Twilight and Cadance recover the flower and fight off a giant Tatzlwurm guarding it, only to find upon returning that Discord had faked his illness to test how far Twilight was willing to go for his well-being. Despite Twilight's anger at him for ruining her day with her sister-in-law, Cadance injects by pointing out that she actually enjoyed their adventure as a change of pace from her predictable life in the Crystal Empire. The Tatzlwurm suddenly reappears, and sneezes on Discord, Twilight and Cadance. While the latters are protected by the health bubble, the former actually falls sick and he is returned to Ponyville for Fluttershy's care. Twilight documents what she learned in the friendship journal: that the most chaotic days can be great experiences when with a good friend.
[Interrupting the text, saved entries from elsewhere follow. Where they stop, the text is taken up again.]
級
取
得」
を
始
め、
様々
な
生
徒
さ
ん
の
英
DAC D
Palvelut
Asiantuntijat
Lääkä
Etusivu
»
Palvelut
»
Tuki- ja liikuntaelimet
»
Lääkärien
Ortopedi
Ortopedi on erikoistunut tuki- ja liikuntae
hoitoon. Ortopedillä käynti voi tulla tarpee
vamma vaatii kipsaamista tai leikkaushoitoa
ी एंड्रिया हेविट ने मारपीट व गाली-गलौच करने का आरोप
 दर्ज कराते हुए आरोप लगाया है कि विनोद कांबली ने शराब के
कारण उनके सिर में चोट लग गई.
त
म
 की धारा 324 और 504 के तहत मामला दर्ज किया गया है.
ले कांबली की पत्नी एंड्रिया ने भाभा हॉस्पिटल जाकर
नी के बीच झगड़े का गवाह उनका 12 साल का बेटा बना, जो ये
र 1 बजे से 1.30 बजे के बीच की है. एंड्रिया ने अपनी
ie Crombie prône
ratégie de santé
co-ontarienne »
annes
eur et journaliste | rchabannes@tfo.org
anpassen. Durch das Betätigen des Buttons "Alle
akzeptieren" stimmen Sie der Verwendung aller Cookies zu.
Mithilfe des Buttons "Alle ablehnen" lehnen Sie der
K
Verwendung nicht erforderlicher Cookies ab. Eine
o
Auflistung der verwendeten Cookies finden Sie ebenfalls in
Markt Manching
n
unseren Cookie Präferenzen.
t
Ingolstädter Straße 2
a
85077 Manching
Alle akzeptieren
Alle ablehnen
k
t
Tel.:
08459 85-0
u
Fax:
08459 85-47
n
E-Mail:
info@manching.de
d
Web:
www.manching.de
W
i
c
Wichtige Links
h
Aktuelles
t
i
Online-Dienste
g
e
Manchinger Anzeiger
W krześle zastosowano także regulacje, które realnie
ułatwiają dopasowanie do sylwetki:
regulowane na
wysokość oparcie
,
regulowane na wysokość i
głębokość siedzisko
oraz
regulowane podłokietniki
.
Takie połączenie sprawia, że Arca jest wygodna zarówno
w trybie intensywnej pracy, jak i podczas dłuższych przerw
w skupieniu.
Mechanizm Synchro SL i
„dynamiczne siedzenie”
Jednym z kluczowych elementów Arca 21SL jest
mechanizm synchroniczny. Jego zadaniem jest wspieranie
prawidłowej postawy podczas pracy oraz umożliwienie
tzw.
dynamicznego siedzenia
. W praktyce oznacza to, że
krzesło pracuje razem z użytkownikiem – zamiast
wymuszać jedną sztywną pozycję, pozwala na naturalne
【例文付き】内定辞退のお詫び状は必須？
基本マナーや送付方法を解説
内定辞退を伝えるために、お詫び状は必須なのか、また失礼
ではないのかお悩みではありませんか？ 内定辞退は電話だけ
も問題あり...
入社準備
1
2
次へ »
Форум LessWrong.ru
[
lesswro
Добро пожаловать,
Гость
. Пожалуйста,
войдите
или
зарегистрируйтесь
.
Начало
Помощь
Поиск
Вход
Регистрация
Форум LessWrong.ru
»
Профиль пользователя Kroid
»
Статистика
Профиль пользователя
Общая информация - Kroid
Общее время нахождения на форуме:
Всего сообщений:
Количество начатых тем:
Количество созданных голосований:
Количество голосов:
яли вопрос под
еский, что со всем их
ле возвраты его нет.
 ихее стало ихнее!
==Background and production==
The episode includes a reference to Fear and Loathing writer Hunter S. Thompson. Discord also sings his first solo. Originally, the Tatzlwurm had more resemblance to a sea creature. Later, it was developed into a creature similar to a worm. Rebecca Dart of DHX Media stated: "[h]ow scary a creature is can be changed by color. [...] [W]hen coloured lighter or more vibrantly, [it] can be less frightening." On Discord's appearances, co-director Jim Miller said "he [...] became a kind of character where you could just throw him in a different costume and have him do something extra silly—it seems to work really well for him."

==Broadcast and reception==
Prior to the premiere of "Three's A Crowd", Yahoo! recommended the episode to fans of My Little Pony: Friendship Is Magic. It aired on January 25, 2014 and was viewed by 483,000 people. The episode received mixed to positive reviews from critics. Daniel Alvarez of Unleash the Fanboy gave the episode four out five stars, praising the characters, monster fight and the moral. Agony Booths Sofie Liv was more ambivalent towards the episode and rated it two and a half out of five. She complemented Discord's entertainment and humor but felt his appearances in the series "will never be as good as his first appearance".